Detecting an Elusive Cause For Macular Edema


Presented by Jay S. Duker, M.D., professor and chair of the New England Eye Center, Tufts-New England Medical Center, Tufts University School of Medicine, Boston

Detecting an Elusive Cause For Macular Edema

The patient

A 76-year-old woman with a 15-year history of Type 2 diabetes was referred for evaluation for macular edema OU. Her best-corrected visual acuity was 20/200 OD and 20/400 OS. Clinical examination showed moderate background diabetic retinopathy with an epiretinal membrane (ERM) OD. Macular edema without ERM or exudate was seen OS. In addition, few microaneurysms were apparent OS (Figure 1).

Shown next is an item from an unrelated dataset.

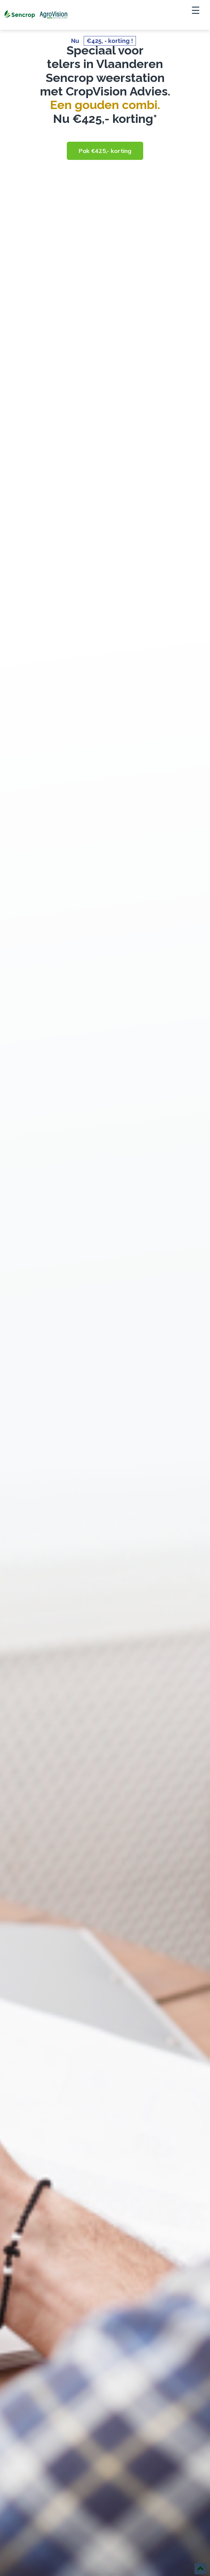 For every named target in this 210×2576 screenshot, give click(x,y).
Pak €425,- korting (105, 151)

Fluorescein angiography (FA) showed mild late leakage in the macula OS (Figure 2). Neither the clinical exam nor the fluorescein angiogram offered an explanation for the macular edema OS.

Stratus OCT diagnosis

To determine the cause of the macular edema, we used the Stratus OCT. The results showed that the patient had vitreomacular traction syndrome OS (Figure 3).

Treatment and outcome

We performed a pars plana vitrectomy with peeling of the adherent posterior hyaloid and the secondary underlying ERM in her left eye. At the patient's 1-year follow-up visit, her visual acuity had improved to 20/40 OS. OCT showed complete resolution of the vitreomacular traction (Figure 4), although a lamellar hole was present OS.


This case demonstrates how critical OCT is in diagnosing a clinical condition that otherwise may have gone undetected using standard diagnostic tools. OCT identified the patient's problem quickly and guided our treatment decision, which ultimately led to a successful visual outcome.